Is cryptocurrency completely illegal in Egypt?
Yes. Under Law No. 194 of 2020, all cryptocurrency activities-including trading, promoting, operating exchanges, and even accepting crypto as payment-are banned. Violations are criminal offenses, not civil infractions.
Can I be fined for just owning Bitcoin in Egypt?
Owning Bitcoin alone isn’t illegal-but if authorities find evidence you traded it, promoted it, or used it for payments, you can be fined or jailed. Simply holding crypto in a wallet won’t trigger action, but any transaction activity might.
How much is 1 million Egyptian pounds in USD?
As of early 2026, 1 million Egyptian pounds equals roughly $51,600 USD. The maximum fine of 10 million EGP is about $516,000 USD. These amounts are enormous compared to Egypt’s average income, which is around $700 per month.
Why does Egypt ban crypto when so many people use it?
The government sees crypto as a threat to financial stability and a tool for fraud, money laundering, and tax evasion. They believe unregulated digital currencies undermine the Egyptian pound and the banking system. Despite widespread use, officials prioritize control over adoption.
Can I use crypto to send money to Egypt from abroad?
Technically, yes-but it’s risky. Receiving crypto is not illegal by itself, but converting it to EGP through a local trader or exchange could trigger legal action. Many people still do it, but they rely on cash trades and avoid digital trails. Banks may flag incoming crypto-related transfers.
Are there any licensed crypto exchanges in Egypt?
No. There are zero government-approved cryptocurrency exchanges or platforms operating legally in Egypt. Any service claiming to be licensed is either fraudulent or operating outside the law.
What happens to your assets if you’re fined for crypto trading?
The court can freeze your bank accounts, seize your crypto wallets, and confiscate devices used for trading. If you can’t pay the fine, the state may auction off property or assets to cover the cost. Jail time is also a possibility if the fine isn’t paid.
Has anyone actually been jailed for crypto trading in Egypt?
Yes. While exact numbers aren’t public, multiple cases have been reported by local news outlets and human rights groups. Most involve promoters, influencers, and operators of crypto-related services-not individual buyers. But arrests are increasing as enforcement tools improve.
Can I still use crypto for remittances in Egypt?
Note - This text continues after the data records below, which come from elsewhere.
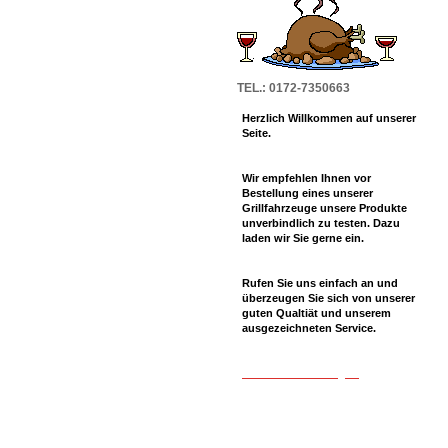
TEL.: 0172-7350663
Herzlich Willkommen auf unserer
Seite.
Wir empfehlen Ihnen vor
Bestellung eines unserer
Grillfahrzeuge unsere Produkte
unverbindlich zu testen. Dazu
laden wir Sie gerne ein.
Rufen Sie uns einfach an und
überzeugen Sie sich von unserer
guten Qualtiät und unserem
ausgezeichneten Service.
T-shirt druck Stuttgart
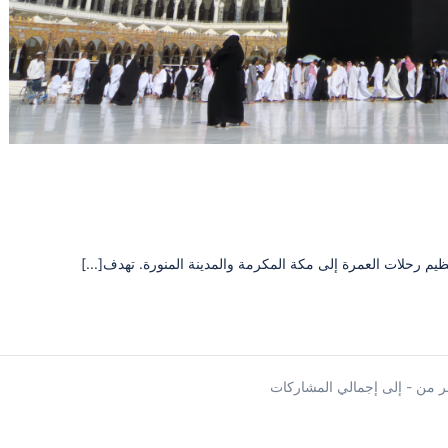
ظيم رحلات العمرة إلى مكة المكرمة والمدينة المنورة. تهدف[...]
 من - إلى إجمالي المشاركات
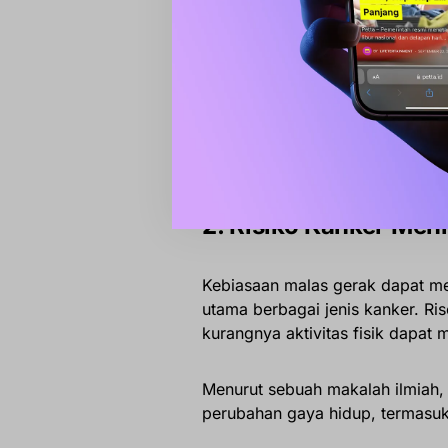
Trendin
Rakortas 
Diutamak
2. Risiko Kanker Men
Kebiasaan malas gerak dapat mem
utama berbagai jenis kanker. Ri
kurangnya aktivitas fisik dapat 
Menurut sebuah makalah ilmiah, 
perubahan gaya hidup, termasuk m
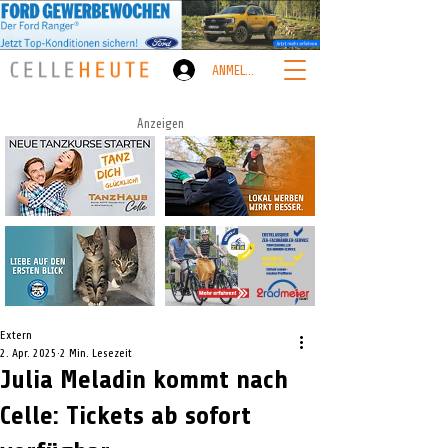
ANMELDEN
Anzeigen
Extern
2. Apr. 2025
2 Min. Lesezeit
Julia Meladin kommt nach
Celle: Tickets ab sofort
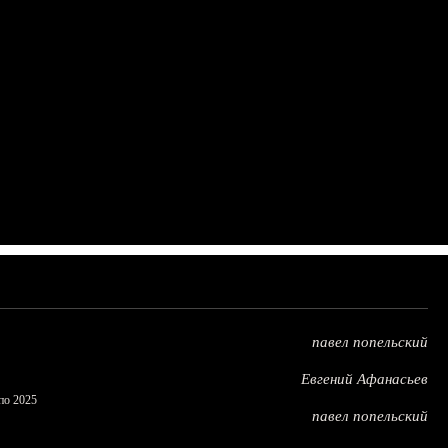
павел попельский
Евгений Афанасьев
по 2025
павел попельский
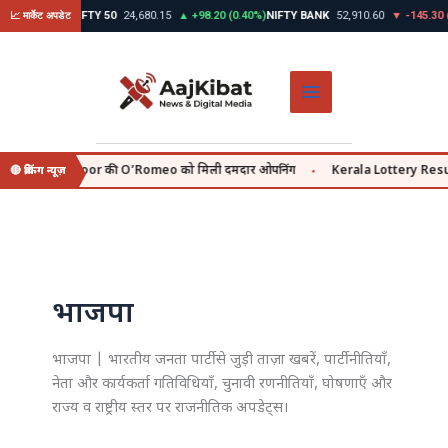
Skip
45 (0.39%)
NIFTY 50
24,680.15
▲ +98.20 (0.40%)
NIFTY BANK
52,910.60
▼ -145.30 (0.
📈 मार्केट अपडेट
to
content
Shahid Kapoor की O’Romeo को मिली दमदार ओपनिंग
Kerala Lottery Result आज | 
🔴 ब्रेकिंग न्यूज़
●
भाजपा
भाजपा | भारतीय जनता पार्टी से जुड़ी ताज़ा खबरें, पार्टी नीतियाँ,
नेता और कार्यकर्ता गतिविधियाँ, चुनावी रणनीतियाँ, घोषणाएँ और
राज्य व राष्ट्रीय स्तर पर राजनीतिक अपडेट्स।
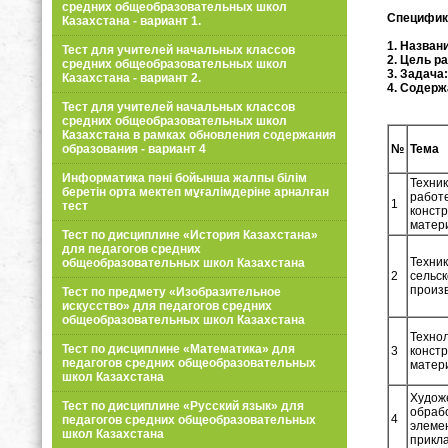
средних общеобразовательных школ
Специфик
Казахстана - вариант 1.
1. Назван
Тест для учителей начальных классов
2. Цель р
средних общеобразовательных школ
3. Задача:
Казахстана - вариант 2.
4. Содерж
Тест для учителей начальных классов
средних общеобразовательных школ
Казахстана в рамках обновления содержания
образования - вариант 4
№
Тема
Информатика пәні бойынша жалпы білім
Техник
беретін орта мектеп мұғалімдеріне арналған
работе
1
тест
конст
матер
Тест по дисциплине «История Казахстана»
для педагогов средних
Техник
общеобразовательных школ Казахстана
2
сельс
произ
Тест по предмету «Изобразительное
искусство» для педагогов средних
общеобразовательных школ Казахстана
Техно
Тест по дисциплине «Математика» для
3
конст
педагогов средних общеобразовательных
матер
школ Казахстана
Худож
Тест по дисциплине «Русский язык» для
обраб
4
педагогов средних общеобразовательных
элеме
школ Казахстана
прикла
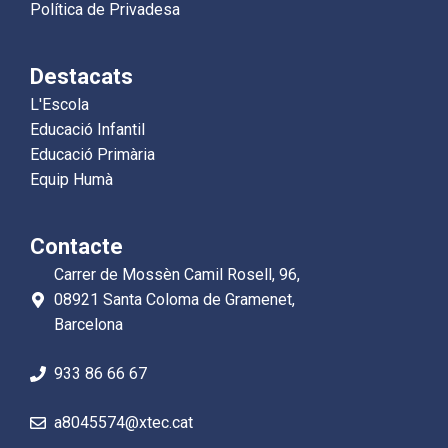
Política de Privadesa
Destacats
L'Escola
Educació Infantil
Educació Primària
Equip Humà
Contacte
Carrer de Mossèn Camil Rosell, 96,
08921 Santa Coloma de Gramenet,
Barcelona
933 86 66 67
a8045574@xtec.cat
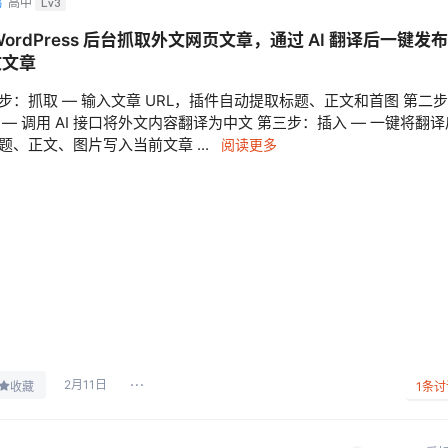
鸦
高中
Lv3
WordPress 后台抓取外文网页文章，通过 AI 翻译后一键发
文文章
步：抓取 — 输入文章 URL，插件自动提取标题、正文和首图 第二
 — 调用 AI 接口将外文内容翻译为中文 第三步：插入 — 一键将翻译
题、正文、图片写入当前文章 ...
阅读更多
2月11日
收藏
1
条讨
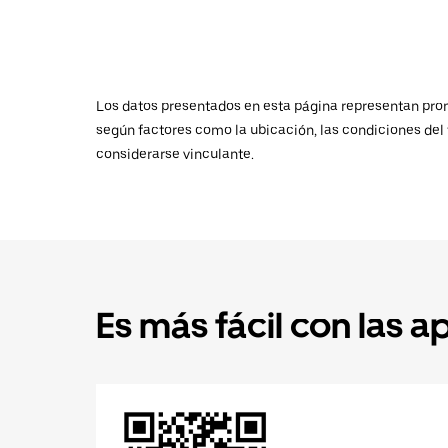
Los datos presentados en esta página representan promed
según factores como la ubicación, las condiciones del t
considerarse vinculante.
Es más fácil con las a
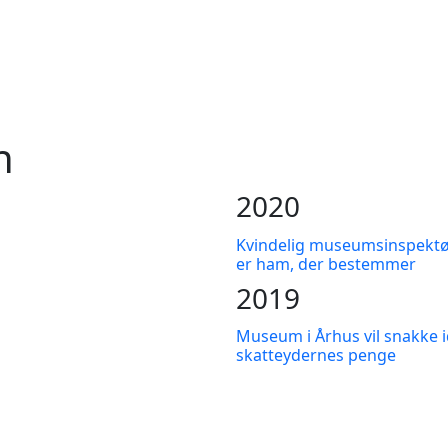
h
2020
Kvindelig museumsinspektør
er ham, der bestemmer
2019
Museum i Århus vil snakke i
skatteydernes penge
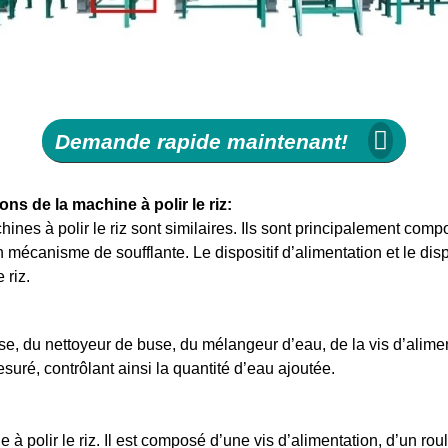
Demande rapide maintenant!
ons de la machine à polir le riz:
hines à polir le riz sont similaires. Ils sont principalement comp
 mécanisme de soufflante. Le dispositif d’alimentation et le dis
 riz.
e, du nettoyeur de buse, du mélangeur d’eau, de la vis d’aliment
esuré, contrôlant ainsi la quantité d’eau ajoutée.
ne à polir le riz. Il est composé d’une vis d’alimentation, d’un r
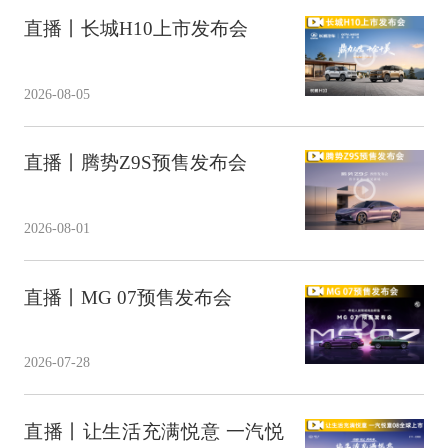
直播丨长城H10上市发布会
2026-08-05
直播丨腾势Z9S预售发布会
2026-08-01
直播丨MG 07预售发布会
2026-07-28
直播丨让生活充满悦意 一汽悦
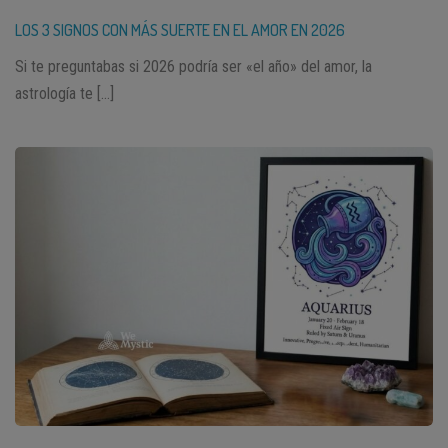
LOS 3 SIGNOS CON MÁS SUERTE EN EL AMOR EN 2026
Si te preguntabas si 2026 podría ser «el año» del amor, la
astrología te […]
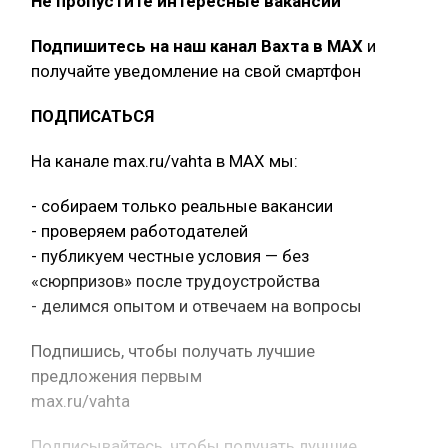
Не пропустите интересные вакансии
Подпишитесь на наш канал Вахта в МАХ
и
получайте уведомление на свой смартфон
ПОДПИСАТЬСЯ
На канале max.ru/vahta в MAX мы:
- собираем только реальные вакансии
- проверяем работодателей
- публикуем честные условия — без
«сюрпризов» после трудоустройства
- делимся опытом и отвечаем на вопросы
Подпишись, чтобы получать лучшие
предложения первым
max.ru/vahta
Подписывайтесь, чтобы получать лучшие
Many people do, especially those receiving money from family abroad. But doing so puts you at legal risk. If the transaction is traced and reported, you could face investigation. Some use cash-based P2P trades to avoid digital records, but this carries its own dangers.
Will Egypt ever legalize cryptocurrency?
It’s possible-but not soon. The government’s stance is rooted in fear of losing control over financial flows. Any legalization would likely mean a state-controlled digital currency or heavily restricted exchanges under full surveillance. A free, open crypto market is not on the table.